*** PROVIDED DATA ***
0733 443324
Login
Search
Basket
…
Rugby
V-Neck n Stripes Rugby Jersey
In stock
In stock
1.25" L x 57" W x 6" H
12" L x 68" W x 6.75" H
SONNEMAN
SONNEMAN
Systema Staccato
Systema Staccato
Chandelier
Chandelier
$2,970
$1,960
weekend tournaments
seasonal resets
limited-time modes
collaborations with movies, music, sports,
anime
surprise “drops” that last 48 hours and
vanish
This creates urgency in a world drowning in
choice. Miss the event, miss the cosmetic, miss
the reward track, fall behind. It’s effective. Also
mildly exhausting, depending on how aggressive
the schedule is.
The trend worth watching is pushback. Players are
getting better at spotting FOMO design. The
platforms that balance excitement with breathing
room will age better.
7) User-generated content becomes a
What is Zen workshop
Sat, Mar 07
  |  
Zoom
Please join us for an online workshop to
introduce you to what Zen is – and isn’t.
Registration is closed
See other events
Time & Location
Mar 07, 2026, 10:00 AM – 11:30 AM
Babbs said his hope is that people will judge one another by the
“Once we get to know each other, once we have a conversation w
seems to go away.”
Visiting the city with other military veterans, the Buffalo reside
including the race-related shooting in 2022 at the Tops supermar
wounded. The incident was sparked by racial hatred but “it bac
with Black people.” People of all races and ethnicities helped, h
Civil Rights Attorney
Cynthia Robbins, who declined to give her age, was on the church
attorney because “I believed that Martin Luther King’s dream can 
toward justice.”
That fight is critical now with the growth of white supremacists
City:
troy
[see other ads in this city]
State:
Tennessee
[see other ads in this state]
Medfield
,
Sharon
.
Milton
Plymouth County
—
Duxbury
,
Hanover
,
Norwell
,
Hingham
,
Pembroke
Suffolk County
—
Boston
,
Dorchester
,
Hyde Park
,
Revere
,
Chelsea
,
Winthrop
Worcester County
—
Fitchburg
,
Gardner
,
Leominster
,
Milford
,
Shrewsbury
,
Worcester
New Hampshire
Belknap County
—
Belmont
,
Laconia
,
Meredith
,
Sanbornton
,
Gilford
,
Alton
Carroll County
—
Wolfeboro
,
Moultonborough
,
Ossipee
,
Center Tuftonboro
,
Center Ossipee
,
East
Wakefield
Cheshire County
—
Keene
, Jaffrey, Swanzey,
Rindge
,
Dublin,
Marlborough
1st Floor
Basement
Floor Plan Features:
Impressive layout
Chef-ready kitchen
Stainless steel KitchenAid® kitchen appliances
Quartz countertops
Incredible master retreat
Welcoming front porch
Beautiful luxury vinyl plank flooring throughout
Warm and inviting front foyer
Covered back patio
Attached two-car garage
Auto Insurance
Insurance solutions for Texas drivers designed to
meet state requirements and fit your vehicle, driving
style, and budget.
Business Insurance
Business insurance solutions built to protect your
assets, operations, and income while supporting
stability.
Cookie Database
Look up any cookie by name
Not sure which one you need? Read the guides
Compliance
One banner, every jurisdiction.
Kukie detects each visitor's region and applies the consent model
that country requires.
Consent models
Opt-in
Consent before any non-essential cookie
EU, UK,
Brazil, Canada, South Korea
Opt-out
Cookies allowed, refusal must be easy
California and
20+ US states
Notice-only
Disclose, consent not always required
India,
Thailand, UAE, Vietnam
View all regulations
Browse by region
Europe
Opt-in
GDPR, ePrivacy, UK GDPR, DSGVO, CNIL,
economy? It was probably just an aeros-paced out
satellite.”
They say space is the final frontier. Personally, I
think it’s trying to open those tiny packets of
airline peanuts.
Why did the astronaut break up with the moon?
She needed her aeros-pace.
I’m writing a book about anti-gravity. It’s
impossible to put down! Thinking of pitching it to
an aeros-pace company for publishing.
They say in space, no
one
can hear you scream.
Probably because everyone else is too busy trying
*** End of PROVIDED DATA ***
Lines holding the word "each" in the entries above are the ones to pull out. Copy them all.

“Once we get to know each other, once we have a conversation w
Kukie detects each visitor's region and applies the consent model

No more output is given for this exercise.